This modern era of moviemaking has plenty of peculiar challenges for actors -- on green-screen sets, for instance, they have to watch a ping-pong ball hanging from a string and convince the camera that they actually staring down some magical beastie -- but for the actors auditioning for "Avatar" the biggest challenge may have been reading a sheet of paper with words invented by a USC professor named Paul R. Frommer.

Frommer, a linguistics specialist, was brought in by "Avatar" writer-director James Cameron to create an entire functioning language for the tribe of 10-foot-tall blue aliens who inhabit Pandora, the setting for the film's conflict. Frommer tackled the project with glee -- "How often do you get an opportunity like this?" -- but the actors who had bend their tongues around the invented vocabulary and syntax were slightly less charmed by the experience.

(...)Frommer didn't start completely from scratch; Cameron had come up with about three dozen words of the Na'vi language at that point in his project document, which was like a quasi-script or a long treatment ("They called it a scriptment," Frommer said, "and that was a new word to me")  but most of the words  were character names.

(...)Frommer prepared three "sound palettes," which were collections of words and phrases that did not have meaning but did have the cadence and feel of languages. Cameron mulled over the sound files and picked the third as the best fit for the world he wanted to hear. He did not want tonal differences and variations in vowel length, for instance, but he loved the ejectives.

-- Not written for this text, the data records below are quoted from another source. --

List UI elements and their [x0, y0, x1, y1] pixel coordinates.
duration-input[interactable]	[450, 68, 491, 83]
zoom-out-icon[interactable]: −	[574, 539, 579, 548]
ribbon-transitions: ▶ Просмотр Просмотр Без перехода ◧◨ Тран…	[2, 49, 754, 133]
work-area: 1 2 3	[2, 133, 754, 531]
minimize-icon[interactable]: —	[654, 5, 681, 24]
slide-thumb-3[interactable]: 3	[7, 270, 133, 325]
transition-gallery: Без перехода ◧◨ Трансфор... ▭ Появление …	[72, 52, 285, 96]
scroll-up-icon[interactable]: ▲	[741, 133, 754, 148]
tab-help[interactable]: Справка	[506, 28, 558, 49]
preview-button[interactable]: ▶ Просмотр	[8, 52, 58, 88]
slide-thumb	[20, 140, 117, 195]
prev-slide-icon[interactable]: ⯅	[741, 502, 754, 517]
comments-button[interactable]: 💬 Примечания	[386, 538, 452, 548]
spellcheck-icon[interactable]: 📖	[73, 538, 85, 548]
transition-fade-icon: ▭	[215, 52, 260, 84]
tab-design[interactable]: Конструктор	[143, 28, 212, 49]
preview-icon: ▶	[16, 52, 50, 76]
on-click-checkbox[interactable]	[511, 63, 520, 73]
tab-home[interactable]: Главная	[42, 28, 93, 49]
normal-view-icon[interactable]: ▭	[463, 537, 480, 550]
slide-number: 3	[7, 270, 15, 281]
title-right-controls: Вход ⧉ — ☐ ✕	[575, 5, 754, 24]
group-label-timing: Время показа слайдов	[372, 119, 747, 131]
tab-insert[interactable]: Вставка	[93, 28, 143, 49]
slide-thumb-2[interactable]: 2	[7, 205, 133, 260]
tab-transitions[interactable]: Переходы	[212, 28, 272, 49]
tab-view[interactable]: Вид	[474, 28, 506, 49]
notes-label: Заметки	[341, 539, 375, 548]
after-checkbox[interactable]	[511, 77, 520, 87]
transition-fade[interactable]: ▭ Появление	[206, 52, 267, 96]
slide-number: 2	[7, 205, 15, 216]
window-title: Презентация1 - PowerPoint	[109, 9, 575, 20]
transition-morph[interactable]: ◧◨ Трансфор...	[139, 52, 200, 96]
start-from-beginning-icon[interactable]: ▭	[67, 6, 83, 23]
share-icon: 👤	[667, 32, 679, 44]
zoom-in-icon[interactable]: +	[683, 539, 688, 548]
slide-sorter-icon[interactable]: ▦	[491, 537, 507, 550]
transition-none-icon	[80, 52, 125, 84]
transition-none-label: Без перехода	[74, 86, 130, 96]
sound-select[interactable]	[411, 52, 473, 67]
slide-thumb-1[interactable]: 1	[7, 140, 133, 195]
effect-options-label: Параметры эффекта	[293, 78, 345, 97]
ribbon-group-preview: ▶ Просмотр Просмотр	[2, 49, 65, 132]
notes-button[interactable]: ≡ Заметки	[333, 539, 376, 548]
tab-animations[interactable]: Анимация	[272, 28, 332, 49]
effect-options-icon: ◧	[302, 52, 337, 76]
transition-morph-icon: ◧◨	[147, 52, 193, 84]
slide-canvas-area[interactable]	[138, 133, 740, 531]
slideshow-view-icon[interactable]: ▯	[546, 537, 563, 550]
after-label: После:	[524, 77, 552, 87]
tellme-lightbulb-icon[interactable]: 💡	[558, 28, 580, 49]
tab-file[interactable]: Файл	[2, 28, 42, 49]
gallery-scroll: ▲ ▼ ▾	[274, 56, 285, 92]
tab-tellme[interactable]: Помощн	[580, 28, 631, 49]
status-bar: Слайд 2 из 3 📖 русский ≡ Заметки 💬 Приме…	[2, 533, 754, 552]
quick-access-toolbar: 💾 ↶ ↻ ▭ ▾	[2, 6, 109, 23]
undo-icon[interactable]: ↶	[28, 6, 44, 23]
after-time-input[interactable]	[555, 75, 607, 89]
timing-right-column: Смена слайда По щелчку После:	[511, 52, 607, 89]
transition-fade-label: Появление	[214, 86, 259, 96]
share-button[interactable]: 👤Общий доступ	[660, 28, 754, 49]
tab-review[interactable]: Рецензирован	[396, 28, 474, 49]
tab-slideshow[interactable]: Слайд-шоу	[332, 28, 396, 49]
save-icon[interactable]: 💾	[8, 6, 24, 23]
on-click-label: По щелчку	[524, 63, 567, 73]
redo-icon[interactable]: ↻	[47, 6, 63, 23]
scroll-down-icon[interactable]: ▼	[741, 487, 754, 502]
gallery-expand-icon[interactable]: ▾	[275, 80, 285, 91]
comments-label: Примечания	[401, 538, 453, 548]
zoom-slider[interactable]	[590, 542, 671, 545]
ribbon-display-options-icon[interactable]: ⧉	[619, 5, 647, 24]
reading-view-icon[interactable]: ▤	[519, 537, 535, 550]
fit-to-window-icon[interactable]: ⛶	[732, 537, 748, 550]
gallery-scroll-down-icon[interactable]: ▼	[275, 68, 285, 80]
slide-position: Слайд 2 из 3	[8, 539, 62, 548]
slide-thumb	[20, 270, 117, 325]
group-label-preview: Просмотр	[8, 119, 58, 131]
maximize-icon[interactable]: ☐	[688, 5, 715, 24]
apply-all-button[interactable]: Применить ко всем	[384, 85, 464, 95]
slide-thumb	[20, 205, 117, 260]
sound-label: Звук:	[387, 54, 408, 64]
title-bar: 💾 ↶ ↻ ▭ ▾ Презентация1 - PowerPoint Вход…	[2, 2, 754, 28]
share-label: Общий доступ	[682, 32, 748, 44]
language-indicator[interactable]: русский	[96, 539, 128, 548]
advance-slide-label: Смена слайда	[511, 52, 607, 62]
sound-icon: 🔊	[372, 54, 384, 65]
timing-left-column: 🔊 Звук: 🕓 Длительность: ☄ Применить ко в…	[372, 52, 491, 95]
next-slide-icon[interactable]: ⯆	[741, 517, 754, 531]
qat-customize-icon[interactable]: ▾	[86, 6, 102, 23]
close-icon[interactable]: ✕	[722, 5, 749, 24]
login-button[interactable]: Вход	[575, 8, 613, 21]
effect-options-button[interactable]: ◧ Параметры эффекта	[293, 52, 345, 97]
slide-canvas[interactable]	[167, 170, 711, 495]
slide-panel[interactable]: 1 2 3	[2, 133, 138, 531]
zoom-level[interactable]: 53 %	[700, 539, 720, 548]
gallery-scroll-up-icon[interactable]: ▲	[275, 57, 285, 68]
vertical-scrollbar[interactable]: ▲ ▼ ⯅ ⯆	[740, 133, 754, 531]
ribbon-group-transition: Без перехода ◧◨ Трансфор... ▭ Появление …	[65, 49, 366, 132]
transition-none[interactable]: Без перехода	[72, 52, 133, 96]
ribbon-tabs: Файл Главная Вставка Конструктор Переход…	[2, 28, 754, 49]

Then came the heavy lifting -- nailing down the sound system, word construction, the rule of syntax -- and Frommer immersed himself in the thousands of decisions required, many of them deciding what goes in and what goes out. The Na'vi language, for instance, does not have the sounds buh, duh, guh, chu, shu, and by restricting the sounds, Frommer said, a characteristic shape of the language begins to distinguish itself.



Maybe we can eventually make language a complete impediment to understanding. -Hobbes
by Izzy (izzy at eurotrib dot com) on Sat Dec 26th, 2009 at 02:59:45 AM EST
[ Parent ]
I watched the movie (suckered in by the marketing I was). Was also a first for me in 3D movies. Pretty spectacular, but the story is clichéd throughout. A mix of Dances With Wolves and The Last Samurai on a foreign moon. There was one good science fiction idea in it, against all the anthropomorphisms.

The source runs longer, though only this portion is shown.